Labour party seeks to secure affordability of coronavirus vaccine
Tuesday, 14 April 2020
The federal government should activate a legal mechanism to ensure wide and affordable access to a potential coronavirus treatment or vaccine, the labour PDVA party said. Credit: Stock image/Unsplash
A resolution seeking to ensure any future treatment or vaccines against the new coronavirus (Covid-19) remains widely accessible and affordable will be put forward by the PDVA labour party.
Announced on Tuesday, the motion is being led by party member Sofie Merckx, a general practitioner, who said federal leaders should activate a legal mechanism previously used to ensure wide accessibility to HIV vaccines across the world.
“Health must trump the interest of pharmaceutical firms,” the far-left party wrote online. “In light of the sanitary crisis, the government must commit to using compulsory licencing, if necessary, to guarantee treatment for everybody.”

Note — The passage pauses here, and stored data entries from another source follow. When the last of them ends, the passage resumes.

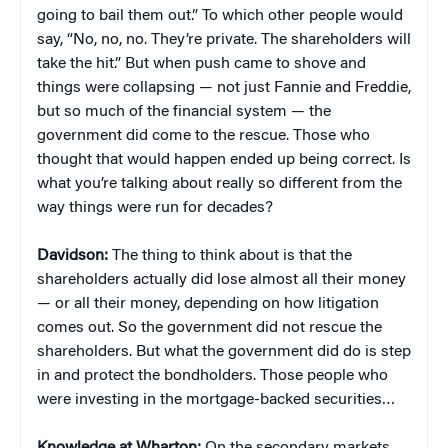
going to bail them out.” To which other people would
say, “No, no, no. They’re private. The shareholders will
take the hit.” But when push came to shove and
things were collapsing — not just Fannie and Freddie,
but so much of the financial system — the
government did come to the rescue. Those who
thought that would happen ended up being correct. Is
what you’re talking about really so different from the
way things were run for decades?
Davidson:
The thing to think about is that the
shareholders actually did lose almost all their money
— or all their money, depending on how litigation
comes out. So the government did not rescue the
shareholders. But what the government did do is step
in and protect the bondholders. Those people who
were investing in the mortgage-backed securities…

The resolution comes as the World Health Organisation (WHO) calls on pharmaceutical companies free up intellectual property rights to potential treatments against the virus fueling the deadly pandemic.
Compulsory licencing allows generic drug makers to produce a patented drug, treatment or vaccine against royalty payments to the patent-holder.
“In the 90s, compulsory licencing was used by the South African government to counter the high prices practised by firms who held the patent to HIV treatments, enabling generic drug companies to produce treatment for millions of people throughout the world,” Merckx said.
Canada, Ecuador, and Chile have all moved to approve or consider using compulsory licencing for medicines, treatments and vaccines against the virus, with the resolution passed in near unanimity by Chilean lawmakers.
The motion will be presented for an initial reading among federal lawmakers on Thursday, with Merckx saying that the PDVA expected wide support from parties across the political spectrum.
“We think that we could have wide support for this due to the current public health emergency and the fact that a potential vaccine could save millions of lives,” Merckx said in a phone statement. “There is no reason why we won’t be able to find a majority of lawmakers to back this up.”
Another key goal of using compulsory licencing would be to ensure that a future treatment remains accessible and that it is produced in sufficient quantities.
“If we find a vaccine, we know that mass production will be needed, and one firm may not be able to produce enough,” adding that patent rights also created the possibility for price hikes.
“There would be no need to use compulsory licencing if [pharmaceutical] firms remain transparent on costs, if costs are payable for social security and if they are capable of producing enough for the demand, which will be massive,” Merckx said. “But it’s important to inscribe this principle in law, to send the message that the government is ready to prioritise health over profit.”